Так оно и получилось — сжимая что-то в руке, тень юркнула в сторону трапа и тут Оболенская решилась.
— Петр Иванович, — прошептала она, наклоняясь к Шульцу и убирая с лица его кружевные оборки, — там у трапа какая-то странная личность. Идемте скорее!
Лейб-квор очнулся ото сна мгновенно — сказывалась давняя привычка просыпаться тотчас, как того требовали какие бы то ни было обстоятельства. Особливо эта особенность, обретенная путем нещадных тренировок, помогала Шульцу во время выполнения чрезмерно долгоиграющих заданий, когда бывало, он закимаривал прямо на посту, но просыпался аккурат к чему-нибудь важному.
— Куда? Что? — вопросил Петр Иванович, сдувая с лица шелковую ленту от лежащего на его голове ночного чепца какой-то неизвестной ему дамы. — Что-то произошло?
Он во мгновение ока вскочил на ноги, озираясь, после чего стащил с головы чепец и отбросил его в сторону, ставши не просто Шульцем Петром Ивановичем, но агентом сыска, коему поручили важное дело.
— Странная личность? — также шепотом переспросил он скорее для порядка, чем нуждаясь в уточнении. — Тогда — за мной!
Они с Оболенской бесшумными тенями проскользили по палубе до трапа, с некоторым промедлением, дабы позволить «странной личности» взять фору. Спугнуть того, за кем им предстояло проследить, было весьма нежелательно. Могло статься, что они напали на след, связанный с покусителем, и уже нынче ночью им предстояло завершить сие дело, так сказать, не отходя от дирижабля.

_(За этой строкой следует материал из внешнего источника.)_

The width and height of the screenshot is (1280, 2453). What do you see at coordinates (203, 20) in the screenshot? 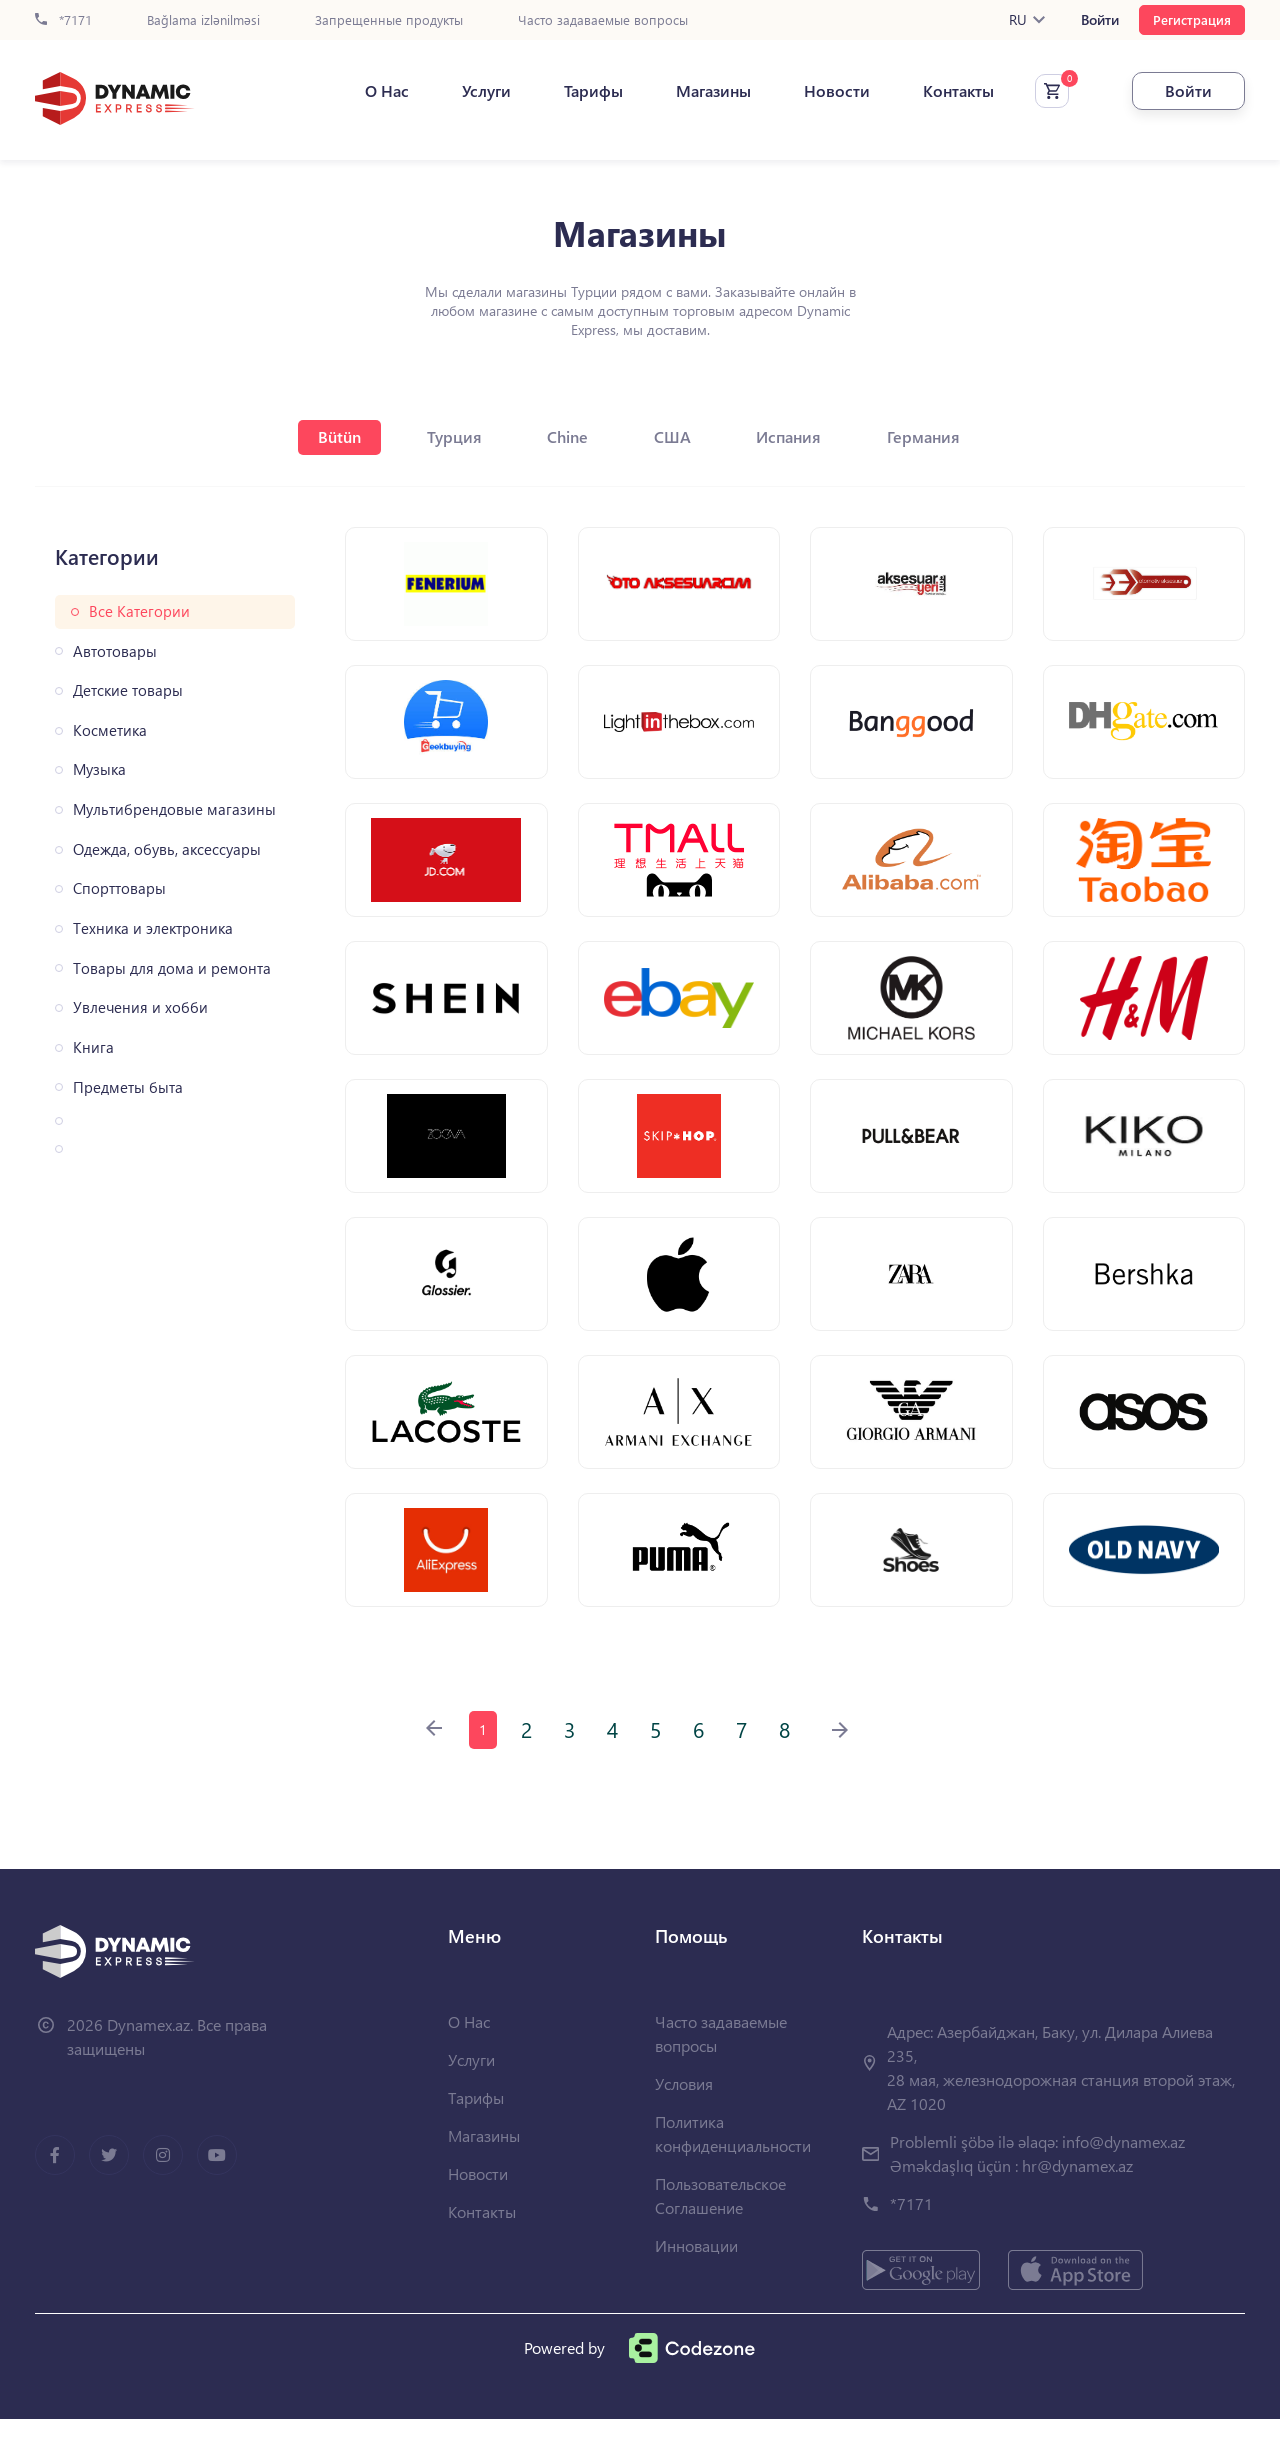 I see `Bağlama izlənilməsi` at bounding box center [203, 20].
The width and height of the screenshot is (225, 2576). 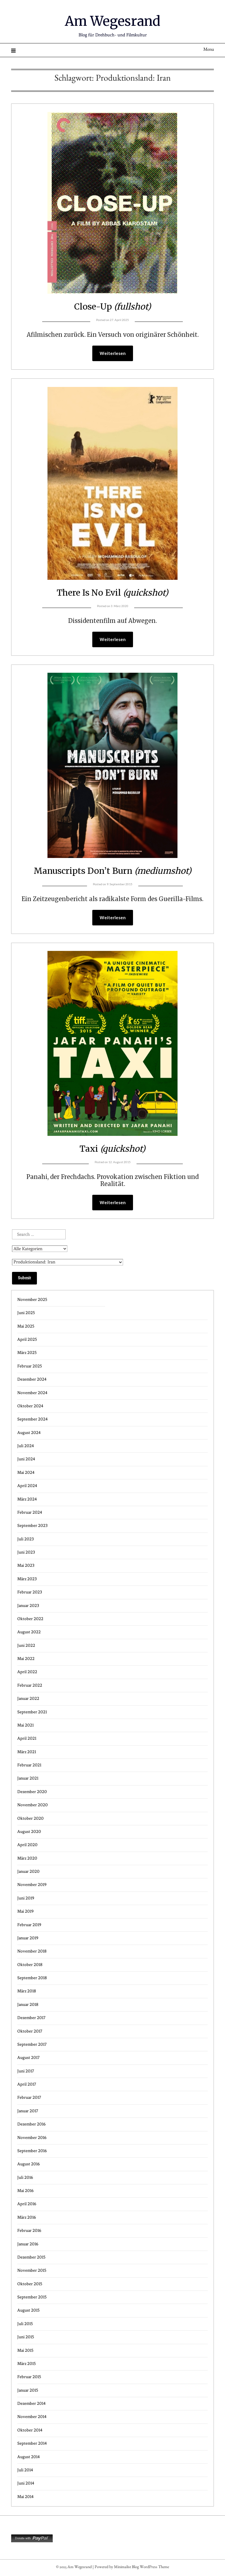 I want to click on März 2018, so click(x=26, y=1991).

Впрочем, вскоре выяснилось, что не отойти от дирижабля не получится. «Странная личность», в которой Шульц приметил знакомые черты, покинув «Александра» направилась прямиком в глубину таежного леса. В голове Петра Ивановича еще мелькнула мысль о том, что надобно было бы оставить Оболенскую на попечение дядюшки, но медлить было крайне нежелательно, посему пришлось взять Настасью Павловну с собой. Тем паче, что по пути она коротко и шепотом обсказала ему, что «странная личность» до момента, как покинула дирижабль, наведывалась в тот самый трюм, где по сей час лежал несчастный убиенный, чей труп они с Оболенской обнаружили прямо перед падением.
Дедуктируя прямо на ходу, но не приходя к какому-либо определенному выводу, Шульц шел впереди по следам «странной личности», а Настасья Павловна держалась за ним. Двигалась она почти бесшумно, не жаловалась ни на усталость, да страха не выказывала тоже, и это окончательно укрепило лейб-квора в мысли, что выбор его пал на Оболенскую не просто так.
— Стойте, — шепнул Шульц, когда «странная личность» наконец остановилась, вертя головою вправо-влево, будто искала что-то на относительно ровной небольшой полянке, где не росло ни единого деревца. Вероятнее всего, их убрали, тем самым расчищая для чего-то место. С нескольких шагов, где замерли возле ствола березы Шульц и Настасья Павловна, «странную личность» было видно как на ладони — и тому особенно благоприятствовала огромная, будто блюдо для пирожков, серебристая луна.
Лейб-квор собирался поделиться своими мыслями относительно того, где они могли оказаться, с Настасьей Павловной, но не успел. «Странная личность» вдруг сделала шаг вперед и… исчезла из виду, заставив Шульца так и замереть с приоткрытым ртом.
— Мистика! — выдохнул он, обменявшись с Оболенской удивленными взглядами. — Как есть мистика!
С подобными обстоятельствами, в которых был наверняка замешан какой-то магический ковен, лейб-квор сталкивался впервые в жизни, посему наряду с обычным своим треволнением, что неизменно сопровождало его участие в операциях, испытывал еще и священный ужас, коего не желал показывать Настасье Павловне. Найдя в себе силы и смелость, он все же шагнул из под сени леса к той самой полянке, после чего подошел к тому месту, на котором только что исчезла «странная личность», и тут же облегченно выдохнул.